Aus: Rikle Gleser, „Du geto majn“, einem „Schmugglerlied“ der Juden von Wilna
Nicht die Erinnerung, sondern das Vergessen ist und bleibt die
wahre Gefahr.
Primo Levi
Jede andere Darstellung ist eine Geschichtslüge.
Franz Murer, Autobiografische Skizze
Die zweite Heimat Franz Murers: Gaishorn am See im steirischen Paltental.
Haligai!
Jakob Gens, der Chef der jüdischen Polizei und so etwas wie der verlängerte Arm der deutschen Besatzer im Ghetto von Wilna, hat seine eigene Theorie: Murer müsse drogenabhängig sein – nur so sei zu erklären, dass man an manchen Tagen mit ihm wie mit einem normalen Menschen sprechen könne, an anderen Tagen aber er sich wiederum wie ein Berserker aufführe. Ansonsten sei es unmöglich, dass sich ein und dieselbe Person einmal so benehme und einmal so. Niemand verhalte sich so wie Murer, niemand. Seine Bestialität, so erklärt Gens seiner Tochter Ada, sei einzigartig und eines Tages werde er dafür bezahlen müssen.
Jakob Gens, der Murers Taten und Untaten kennt wie kein anderer, wird am 14. September 1943 von der Gestapo erschossen und seine Vorhersage erfüllt sich nur zum Teil: Murer „bezahlt“ zwar mit sechs Jahren Zwangsarbeit im sowjetischen Gulag, ein österreichisches Gericht in Graz scheitert jedoch spektakulär. Es scheitert am „zweiten Gesicht“ dieses Mannes, der nun den biederen Bauern und fürsorglichen Kammerobmann mimt, der jede Schuld von sich weist und nie einen Menschen misshandelt oder gar getötet haben will. Die Geschworenen glauben ihm, dem Täter, und nicht den aus aller Welt angereisten Opfern. Es passiert das Unglaubliche: Freispruch. Einst der Schrecken von Tausenden, verlässt er den Gerichtssaal im Triumph, in den Blumenläden der Umgebung sind die Rosen ausverkauft. Manche Medien klatschen Beifall und verstärken den Skandal, die Weltöffentlichkeit ist schockiert. Weitere Versuche, den Prozess noch einmal aufzurollen, scheitern.

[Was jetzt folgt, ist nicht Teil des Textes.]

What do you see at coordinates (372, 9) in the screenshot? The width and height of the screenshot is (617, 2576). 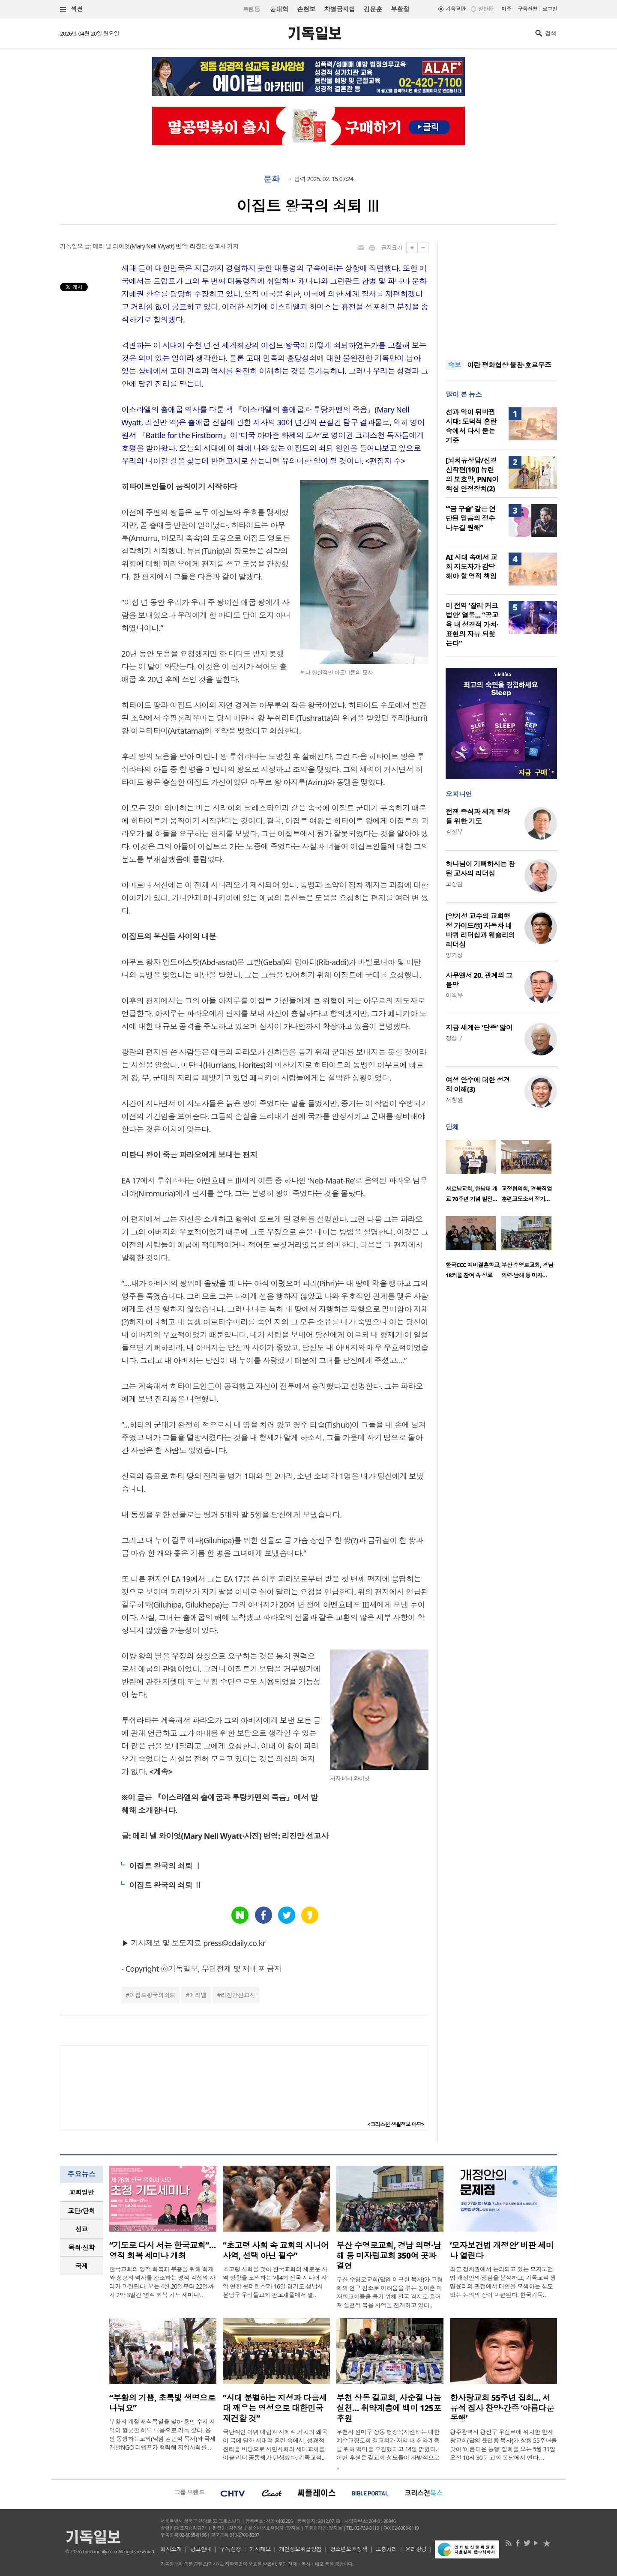 I see `김문훈` at bounding box center [372, 9].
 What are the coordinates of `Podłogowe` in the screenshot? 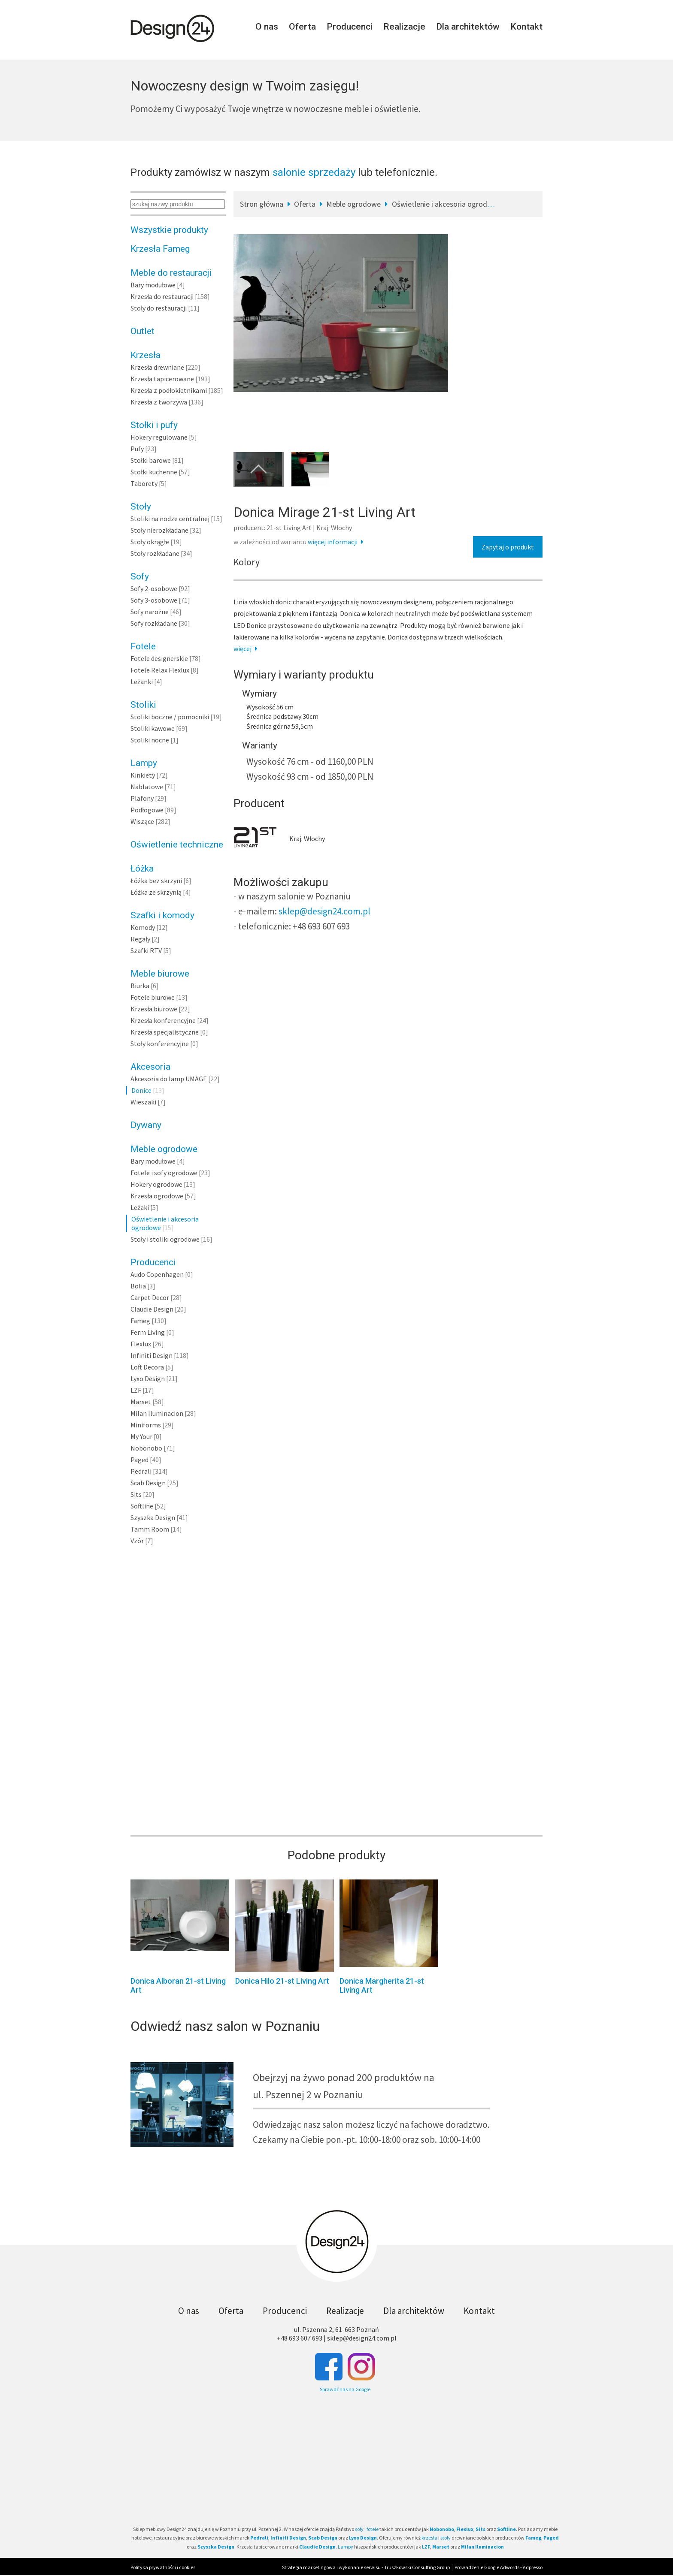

„Jede andere Darstellung ist eine Geschichtslüge“ – mit diesem letzten Satz seiner autobiografischen Skizze, geschrieben wenige Jahre vor seinem Tod, verwahrte sich Franz Murer entschieden gegen jeden weiteren Versuch, seine Geschichte noch einmal zu erzählen – als „Zeitzeuge“ hätte er in seiner kurzen Schilderung bereits alles Wesentliche niedergeschrieben, „in erster Linie für meine Nachkommen, damit sie die Wahrheit über meine Tätigkeit erfahren“. Doch die Wahrheit, von der Franz Murer spricht, ist die Wahrheit, die er sich im Alter zurechtgezimmert hat. Eine fragwürdige Wahrheit, die auf konsequenter Verdrängung und Leugnung beruht, die der misstrauischen Nachprüfung nicht standhält, die beschönigt und zurechtbiegt. Eine zynische Wahrheit, die vor allem die Stimmen der Opfer nicht mehr hören, ja keinen Gedanken an sie verschwenden will und die jede selbstkritische Auseinandersetzung mit dem eigenen Handeln von vornherein unmöglich macht.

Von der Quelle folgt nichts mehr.